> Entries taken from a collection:
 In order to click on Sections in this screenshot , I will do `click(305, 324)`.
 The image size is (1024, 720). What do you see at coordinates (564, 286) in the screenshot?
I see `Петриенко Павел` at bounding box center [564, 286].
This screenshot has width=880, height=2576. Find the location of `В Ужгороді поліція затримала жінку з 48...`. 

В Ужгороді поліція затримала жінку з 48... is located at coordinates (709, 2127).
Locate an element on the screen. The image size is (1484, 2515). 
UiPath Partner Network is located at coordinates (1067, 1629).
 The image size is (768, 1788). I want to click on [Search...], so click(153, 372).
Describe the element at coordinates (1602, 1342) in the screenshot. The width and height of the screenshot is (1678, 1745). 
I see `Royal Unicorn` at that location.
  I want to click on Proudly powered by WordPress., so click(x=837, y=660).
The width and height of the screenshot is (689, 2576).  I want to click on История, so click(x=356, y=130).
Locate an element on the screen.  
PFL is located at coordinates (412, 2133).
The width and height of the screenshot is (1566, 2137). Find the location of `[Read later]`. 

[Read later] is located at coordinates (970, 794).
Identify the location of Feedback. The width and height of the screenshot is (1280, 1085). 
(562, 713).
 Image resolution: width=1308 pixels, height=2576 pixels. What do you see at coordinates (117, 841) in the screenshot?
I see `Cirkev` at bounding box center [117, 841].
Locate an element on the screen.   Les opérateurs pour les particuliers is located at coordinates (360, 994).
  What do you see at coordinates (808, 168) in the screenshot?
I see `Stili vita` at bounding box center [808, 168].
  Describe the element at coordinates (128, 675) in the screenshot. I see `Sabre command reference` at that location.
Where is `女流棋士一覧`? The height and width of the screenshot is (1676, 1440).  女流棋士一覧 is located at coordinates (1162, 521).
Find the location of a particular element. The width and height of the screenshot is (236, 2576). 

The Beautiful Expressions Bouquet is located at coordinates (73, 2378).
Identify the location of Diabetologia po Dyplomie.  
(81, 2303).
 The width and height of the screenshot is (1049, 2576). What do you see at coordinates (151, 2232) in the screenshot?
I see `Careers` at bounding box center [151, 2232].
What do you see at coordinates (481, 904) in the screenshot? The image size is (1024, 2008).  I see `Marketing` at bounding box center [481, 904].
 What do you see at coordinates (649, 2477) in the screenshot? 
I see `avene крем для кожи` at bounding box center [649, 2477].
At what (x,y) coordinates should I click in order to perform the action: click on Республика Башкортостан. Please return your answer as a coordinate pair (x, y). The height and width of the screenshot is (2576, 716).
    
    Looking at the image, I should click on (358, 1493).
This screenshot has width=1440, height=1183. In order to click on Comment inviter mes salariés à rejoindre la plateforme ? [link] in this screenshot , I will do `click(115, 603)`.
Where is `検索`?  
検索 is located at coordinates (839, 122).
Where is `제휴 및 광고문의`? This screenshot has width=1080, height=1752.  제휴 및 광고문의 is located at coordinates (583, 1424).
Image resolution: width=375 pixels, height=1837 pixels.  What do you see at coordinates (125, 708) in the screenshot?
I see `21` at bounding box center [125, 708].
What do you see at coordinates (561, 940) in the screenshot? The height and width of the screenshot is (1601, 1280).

> Task statement:
This calls for repeating all of the records, character for character.

> Exercise result:
 In order to click on Sections in this screenshot , I will do `click(305, 324)`.
 The image size is (1024, 720). What do you see at coordinates (564, 286) in the screenshot?
I see `Петриенко Павел` at bounding box center [564, 286].
This screenshot has width=880, height=2576. Find the location of `В Ужгороді поліція затримала жінку з 48...`. 

В Ужгороді поліція затримала жінку з 48... is located at coordinates (709, 2127).
Locate an element on the screen. The image size is (1484, 2515). 
UiPath Partner Network is located at coordinates (1067, 1629).
 The image size is (768, 1788). I want to click on [Search...], so click(153, 372).
Describe the element at coordinates (1602, 1342) in the screenshot. The width and height of the screenshot is (1678, 1745). 
I see `Royal Unicorn` at that location.
  I want to click on Proudly powered by WordPress., so click(x=837, y=660).
The width and height of the screenshot is (689, 2576).  I want to click on История, so click(x=356, y=130).
Locate an element on the screen.  
PFL is located at coordinates (412, 2133).
The width and height of the screenshot is (1566, 2137). Find the location of `[Read later]`. 

[Read later] is located at coordinates (970, 794).
Identify the location of Feedback. The width and height of the screenshot is (1280, 1085). 
(562, 713).
 Image resolution: width=1308 pixels, height=2576 pixels. What do you see at coordinates (117, 841) in the screenshot?
I see `Cirkev` at bounding box center [117, 841].
Locate an element on the screen.   Les opérateurs pour les particuliers is located at coordinates (360, 994).
  What do you see at coordinates (808, 168) in the screenshot?
I see `Stili vita` at bounding box center [808, 168].
  Describe the element at coordinates (128, 675) in the screenshot. I see `Sabre command reference` at that location.
Where is `女流棋士一覧`? The height and width of the screenshot is (1676, 1440).  女流棋士一覧 is located at coordinates (1162, 521).
Find the location of a particular element. The width and height of the screenshot is (236, 2576). 

The Beautiful Expressions Bouquet is located at coordinates (73, 2378).
Identify the location of Diabetologia po Dyplomie.  
(81, 2303).
 The width and height of the screenshot is (1049, 2576). What do you see at coordinates (151, 2232) in the screenshot?
I see `Careers` at bounding box center [151, 2232].
What do you see at coordinates (481, 904) in the screenshot? The image size is (1024, 2008).  I see `Marketing` at bounding box center [481, 904].
 What do you see at coordinates (649, 2477) in the screenshot? 
I see `avene крем для кожи` at bounding box center [649, 2477].
At what (x,y) coordinates should I click in order to perform the action: click on Республика Башкортостан. Please return your answer as a coordinate pair (x, y). The height and width of the screenshot is (2576, 716).
    
    Looking at the image, I should click on (358, 1493).
This screenshot has width=1440, height=1183. In order to click on Comment inviter mes salariés à rejoindre la plateforme ? [link] in this screenshot , I will do `click(115, 603)`.
Where is `検索`?  
検索 is located at coordinates (839, 122).
Where is `제휴 및 광고문의`? This screenshot has width=1080, height=1752.  제휴 및 광고문의 is located at coordinates (583, 1424).
Image resolution: width=375 pixels, height=1837 pixels.  What do you see at coordinates (125, 708) in the screenshot?
I see `21` at bounding box center [125, 708].
What do you see at coordinates (561, 940) in the screenshot? The height and width of the screenshot is (1601, 1280).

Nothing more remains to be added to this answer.